Das Projekt sorgt für Aufbruchsstimmung in der Pfarrei St. Elisabeth. „Tragwerk 7 lebt und lernt nun laufen“, freuen sich der Pfarrer und sein Team. Das zweite Halbjahresprogramm ist gerade gestartet. Ein Höhepunkt wird der Aschermittwoch der Künstler der Diözese Eichstätt sein. Ab dem 5. März wird das Kunstprojekt „No Jute Cloth for the Bones“ der Vietnamesin Thao Nguyen Phan in der Postbauer-Henger Kirche zu sehen sein. Es geht um Fragen der Gerechtigkeit und der Verantwortung in der Einen Welt.
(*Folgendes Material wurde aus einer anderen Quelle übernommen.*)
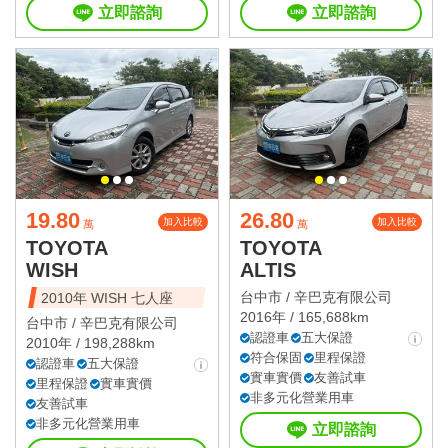
立即諮詢
立即諮詢
19.80
26.80
加入比較
加入比較
萬
萬
TOYOTA
TOYOTA
WISH
ALTIS
台中市 /
辛巴克有限公司
2010年 WISH 七人座
2016年 / 165,688km
台中市 /
辛巴克有限公司
認證車
五大保證
2010年 / 198,288km
符合保固
里程保證
認證車
五大保證
實車實價
友善試車
里程保證
實車實價
非多元化營業用車
友善試車
非多元化營業用車
立即諮詢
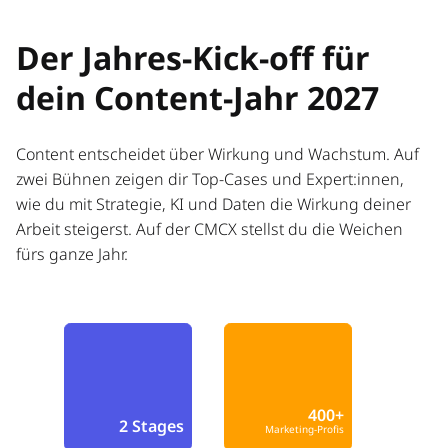
Der Jahres-Kick-off für
dein Content-Jahr 2027
Content entscheidet über Wirkung und Wachstum. Auf
zwei Bühnen zeigen dir Top-Cases und Expert:innen,
wie du mit Strategie, KI und Daten die Wirkung deiner
Arbeit steigerst. Auf der CMCX stellst du die Weichen
fürs ganze Jahr.
400+
2 Stages
Marketing-Profis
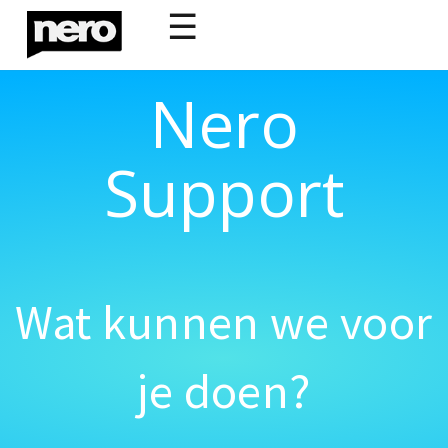
☰
Nero
Support
Wat kunnen we voor
je doen?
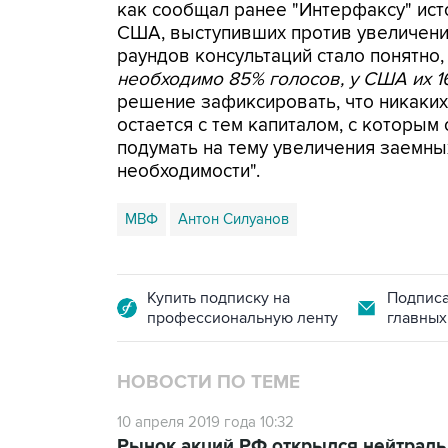
как сообщал ранее "Интерфаксу" исто
США, выступивших против увеличения
раундов консультаций стало понятно,
необходимо 85% голосов, у США их 16
решение зафиксировать, что никаких
остается с тем капиталом, с которым 
подумать на тему увеличения заемных
необходимости".
МВФ
Антон Силуанов
Купить подписку на
Подписа
профессиональную ленту
главных
НОВОСТИ ПО ТЕМЕ
10 апреля 2019 года 10:32
Рынок акций РФ открылся нейтральн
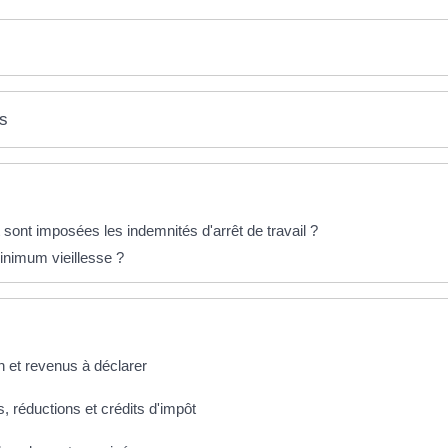
es
sont imposées les indemnités d'arrêt de travail ?
inimum vieillesse ?
n et revenus à déclarer
, réductions et crédits d'impôt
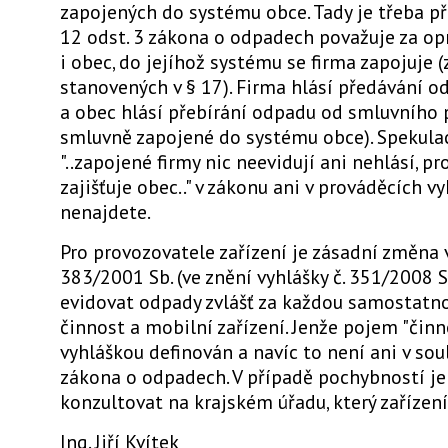
zapojených do systému obce. Tady je třeba p
12 odst. 3 zákona o odpadech považuje za o
i obec, do jejíhož systému se firma zapojuje
stanovených v § 17). Firma hlásí předávání o
a obec hlásí přebírání odpadu od smluvního p
smluvně zapojené do systému obce). Spekula
"..zapojené firmy nic neevidují ani nehlásí, pr
zajišťuje obec.." v zákonu ani v prováděcích v
nenajdete.
Pro provozovatele zařízení je zásadní změna v
383/2001 Sb. (ve znění vyhlášky č. 351/2008 S
evidovat odpady zvlášť za každou samostatn
činnost a mobilní zařízení. Jenže pojem "činn
vyhláškou definován a navíc to není ani v sou
zákona o odpadech. V případě pochybností je
konzultovat na krajském úřadu, který zařízení
Ing. Jiří Kvítek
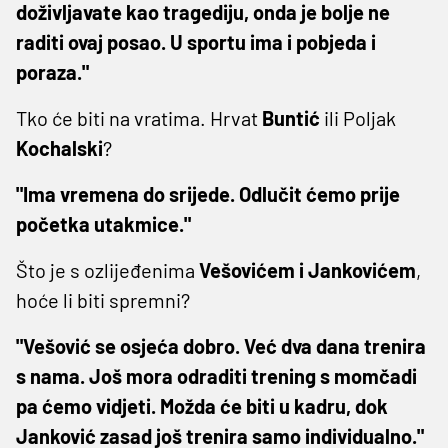
doživljavate kao tragediju, onda je bolje ne
raditi ovaj posao. U sportu ima i pobjeda i
poraza."
Tko će biti na vratima. Hrvat
Buntić
ili Poljak
Kochalski
?
"Ima vremena do srijede. Odlučit ćemo prije
početka utakmice."
Što je s ozlijeđenima
Vešovićem i Jankovićem
,
hoće li biti spremni?
"Vešović se osjeća dobro. Već dva dana trenira
s nama. Još mora odraditi trening s momčadi
pa ćemo vidjeti. Možda će biti u kadru, dok
Janković zasad još trenira samo individualno."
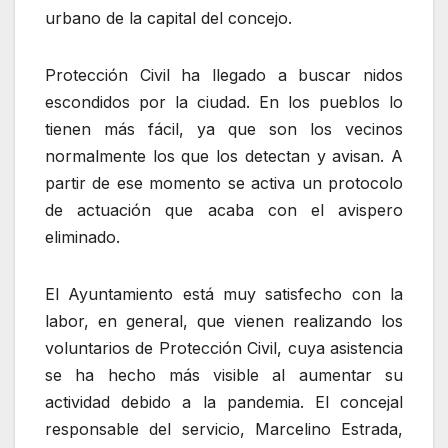
urbano de la capital del concejo.
Protección Civil ha llegado a buscar nidos
escondidos por la ciudad. En los pueblos lo
tienen más fácil, ya que son los vecinos
normalmente los que los detectan y avisan. A
partir de ese momento se activa un protocolo
de actuación que acaba con el avispero
eliminado.
El Ayuntamiento está muy satisfecho con la
labor, en general, que vienen realizando los
voluntarios de Protección Civil, cuya asistencia
se ha hecho más visible al aumentar su
actividad debido a la pandemia. El concejal
responsable del servicio, Marcelino Estrada,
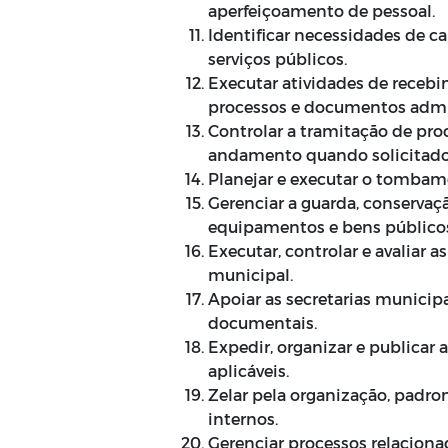
aperfeiçoamento de pessoal.
Identificar necessidades de c
serviços públicos.
Executar atividades de recebim
processos e documentos admin
Controlar a tramitação de pro
andamento quando solicitado
Planejar e executar o tombame
Gerenciar a guarda, conservação
equipamentos e bens público
Executar, controlar e avaliar 
municipal.
Apoiar as secretarias municip
documentais.
Expedir, organizar e publicar
aplicáveis.
Zelar pela organização, padro
internos.
Gerenciar processos relacion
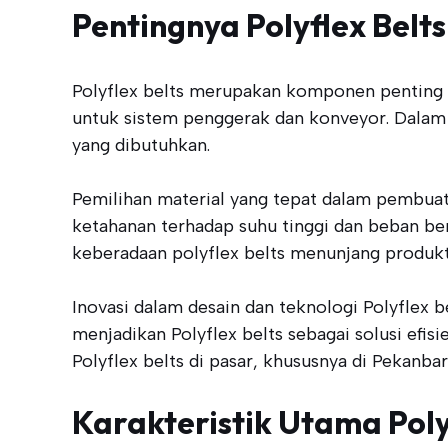
Pentingnya Polyflex Belt
Polyflex belts merupakan komponen penting da
untuk sistem penggerak dan konveyor. Dalam 
yang dibutuhkan.
Pemilihan material yang tepat dalam pembuat
ketahanan terhadap suhu tinggi dan beban ber
keberadaan polyflex belts menunjang produktiv
Inovasi dalam desain dan teknologi Polyflex 
menjadikan Polyflex belts sebagai solusi efi
Polyflex belts di pasar, khususnya di Pekanbar
Karakteristik Utama Poly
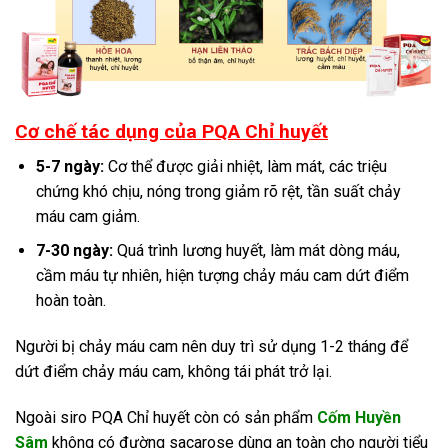
Cơ chế tác dụng của PQA Chỉ huyết
5-7 ngày:
Cơ thể được giải nhiệt, làm mát, các triệu
chứng khó chịu, nóng trong giảm rõ rệt, tần suất chảy
máu cam giảm.
7-30 ngày:
Quá trình lương huyết, làm mát dòng máu,
cầm máu tự nhiên, hiện tượng chảy máu cam dứt điểm
hoàn toàn.
Người bị chảy máu cam nên duy trì sử dụng 1-2 tháng để
dứt điểm chảy máu cam, không tái phát trở lại.
Ngoài siro PQA Chỉ huyết còn có sản phẩm
Cốm Huyền
Sâm
không có đường sacarose dùng an toàn cho người tiểu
Bei „Tragwerk 7“ geht es darum, Kirche vor Ort offen, einladend und lebendig zu gestalten. Das Projekt lebt vom Ehrenamt und der Vernetzung, es öffnet Freiraum für Mitgestaltung. Pfarrgruppen, Pastoralteam und Gemeinderat ziehen an einem Strang, Kunstschaffende aus der Region bringen sich ein. Sie kommen gerne. „Bei euch kann man das machen“, hört das Projektteam immer wieder. „Wir probieren einfach aus und lernen, und sind bereit, unsere Erfahrungen zu teilen, eben zu netzwerken“, sagt Markus Fiedler. So geschehen beim Tag der Mitarbeitenden der Diözese Eichstätt in der Willibaldswoche 2024 in Eichstätt. Vor wenigen Wochen konnten er und die stellvertretende Pfarrgemeinderatsvorsitzende Ulrike Frank Impulse zu „Improtheater“ und „Storytelling“ aus einem „Space-for-Grace“-Vernetzungstreffen auf Dekanatsebene weitergeben. „So viel Freude und Spaß auf einer kirchlichen Veranstaltung hab ich selten erlebt“, erzählt der Pfarrer. „Tragwerk 7“ ist in den Augen der Beteiligten ein „Balanceakt“, weiterhin in Postbauer-Heng eine Pfarrei und eine Gemeinde zu sein und gleichzeitig ein Zentrum des offenen Glaubens für Menschen aus einem größeren Umkreis. Die bisherigen Erfahrungen geben Grund zur Hoffnung, dass es gelingen kann.

Text: Geraldo Hoffmann

„Mehr als Brot und Rosen“: Jubiläumsjahr

Die Pfarrei und Kirche St. Elisabeth begehen in diesem Jahr ihr 50-jähriges Jubiläum. Das Jubiläumsjahr hat mit einem Gottesdienst mit Bischof Gregor Maria Hanke am 24. November 2024 begonnen und endet am Fest der heiligen Elisabeth am 19. November 2025. Das Programm steht unter dem Motto „Mehr als Brot und Rosen – 50 Jahre Pfarrei St. Elisabeth“. Geplant sind eine Frauenpredigtreihe, eine Serie an Poetry-Veranstaltungen, Literatur- und Kunstandachten im „Tragwerk 7“, eine Installation, Konzerte und vieles mehr.

Buchtipp

Mit dem Titel „Baustellen der Hoffnung – Eine Ermutigung, das Leben anzupacken“ hat der Benediktiner Martin Werlen ein Buch veröffentlicht - passend zum Heiligen Jahr. Mit sehr lesenswerten Impulstexten fordert er Leserinnen und Leser heraus, sich den eigenen Baustellen zu stellen und – statt zu resignieren – in ihnen kreativ zu werden. Gleichzeitig zeigt er Visionen für eine lebendige und zukunftsorientierte Kirche auf. „Die Kirche ist eine riesige Baustelle“, schreibt Werlen, der Propst der Propstei St. Gerold in Vorarlberg in Österreich ist. Er fügt hinzu: „Das Bild der Kirche als Baustelle muss weder die Wirklichkeit ausblenden noch die Hoffnung, die uns geschenkt ist.“ Werlen ermutigt zu einem positiven Umgang mit Baustellen überhaupt.